In early European trades, the pan-region Euro Stoxx 50 futures, German DAX futures and London’s FTSE futures each rose about 0.1%.
US Treasury secretary Steven Mnuchin said he hoped US-China trade talks were approaching a final lap.
That, combined with strong Chinese export and euro zone industrial production data on Friday, has lifted global equities, bund yields and the euro.
The US Federal Reserve pausing its rate-tightening efforts and Britain delaying its exit from the EU has also helped lift the mood in equity markets.
“It seems like bullish sentiment has decent grip for now and everyone is focused on the year to date performance of the equity markets,” said Naeem Aslam, chief market analyst at TF Global Markets in London.
MSCI’s gauge of stocks across the globe gained 0.5%. The index is up nearly 15% for the year.

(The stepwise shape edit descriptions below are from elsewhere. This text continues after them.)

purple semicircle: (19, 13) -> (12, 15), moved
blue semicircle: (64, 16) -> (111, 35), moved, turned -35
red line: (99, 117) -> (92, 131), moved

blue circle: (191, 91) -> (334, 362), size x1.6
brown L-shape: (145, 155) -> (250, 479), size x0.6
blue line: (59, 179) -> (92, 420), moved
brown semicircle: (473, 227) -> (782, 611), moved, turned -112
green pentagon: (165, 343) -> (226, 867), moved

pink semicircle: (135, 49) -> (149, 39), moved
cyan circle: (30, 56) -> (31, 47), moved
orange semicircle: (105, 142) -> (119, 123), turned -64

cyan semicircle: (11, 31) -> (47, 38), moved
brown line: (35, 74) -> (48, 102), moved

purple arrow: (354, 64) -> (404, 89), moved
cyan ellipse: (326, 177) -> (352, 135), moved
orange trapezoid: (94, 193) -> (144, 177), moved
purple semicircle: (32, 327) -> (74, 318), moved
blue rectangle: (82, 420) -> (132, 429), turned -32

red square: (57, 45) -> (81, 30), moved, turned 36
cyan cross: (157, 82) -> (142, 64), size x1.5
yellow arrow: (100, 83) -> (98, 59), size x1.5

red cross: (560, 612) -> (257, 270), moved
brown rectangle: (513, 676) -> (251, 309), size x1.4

Investors this week will be scrutinising data — including Germany’s ZEW survey and Chinese GDP due on Wednesday — for signs of whether a global economic slowdown is turning around.

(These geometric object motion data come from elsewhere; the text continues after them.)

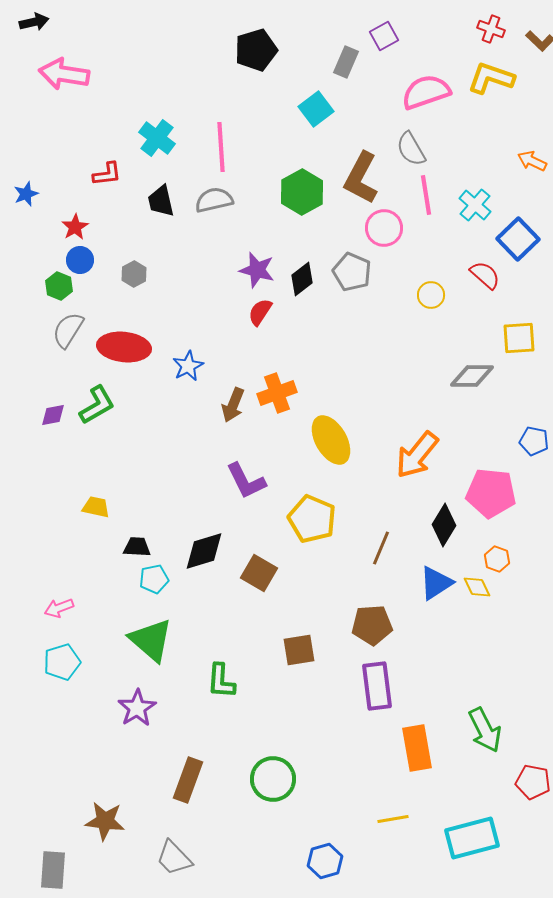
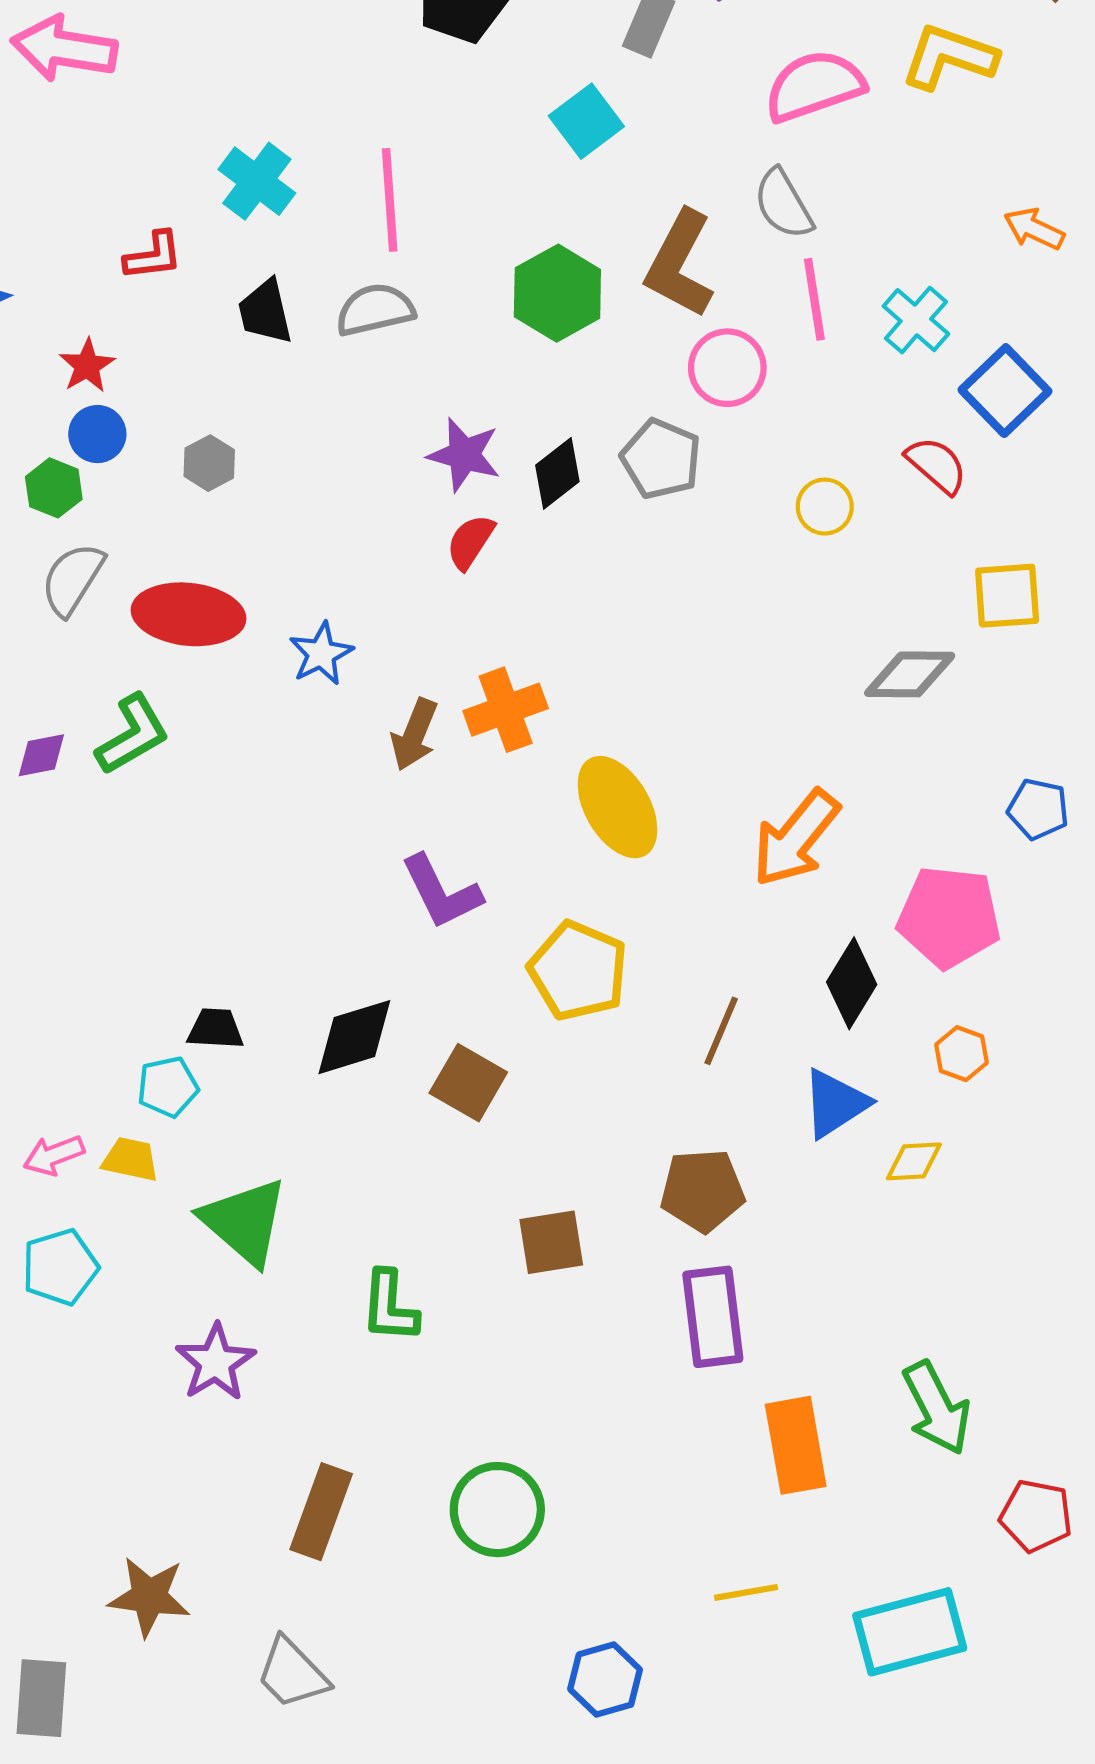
yellow trapezoid: (96, 507) -> (130, 1159), moved
cyan pentagon: (154, 579) -> (168, 1087), moved
yellow diamond: (477, 587) -> (914, 1161), moved, turned -68

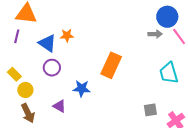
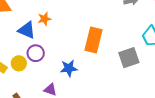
yellow circle: (25, 90) -> (19, 63), moved
gray square: (150, 110) -> (129, 58), moved, size x1.5

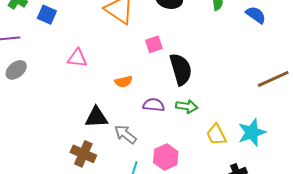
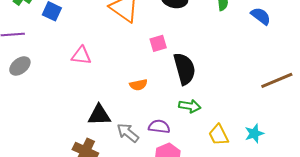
orange semicircle: (124, 82) -> (138, 85), moved
purple semicircle: (154, 105) -> (159, 127), moved
cyan star: (252, 132) -> (254, 133), size x0.7

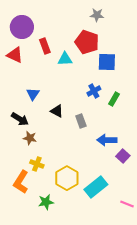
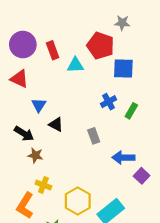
gray star: (97, 15) -> (122, 23), moved
purple circle: (22, 27) -> (23, 45), moved
red triangle: (15, 55) -> (19, 79), moved
black triangle: (57, 111) -> (56, 124), moved

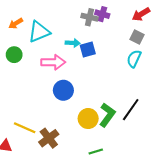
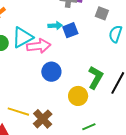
cyan triangle: (39, 32) -> (22, 37), moved
gray square: (137, 37) -> (102, 13), moved
green L-shape: (107, 115) -> (96, 78), moved

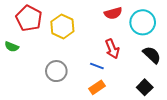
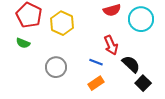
green semicircle: (12, 47) -> (23, 43), moved
black semicircle: (152, 55) -> (131, 64), moved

The optimism over progress in US-China trade negotiations pushed investors away from safe-haven assets such as the Swiss franc and toward riskier currencies.
The yen dropped towards its 2019 low on Monday and the Swiss franc hit its weakest in nearly a month.
The dollar also weakened slightly, allowing the euro to cement gains above $1.13.
Further spurring risk appetite, Reuters exclusively reported on Monday that US negotiators have tempered demands that China curb industrial subsidies as a condition for a trade deal after strong resistance from Beijing.
Equities and other risky assets have been volatile this year over worries of a slowdown in the US and other major economies.
The European Central Bank maintained its loose policy stance on Wednesday, highlighting threats to global growth.
“The market is bearish Europe. Not enough growth, not enough inflation, too much fiscal inaction and too much ECB dithering for some people’s taste,” said Société Générale analyst Kit Juckes.
In commodities, oil provided big milestones last week, with Brent breaking through the $70 threshold and the US benchmark posting six straight weeks of gains for the first time since early 2016.
Brent crude oil futures was last off 23c at $71.32 while crude futures, the US benchmark, eased 33c to $63.56.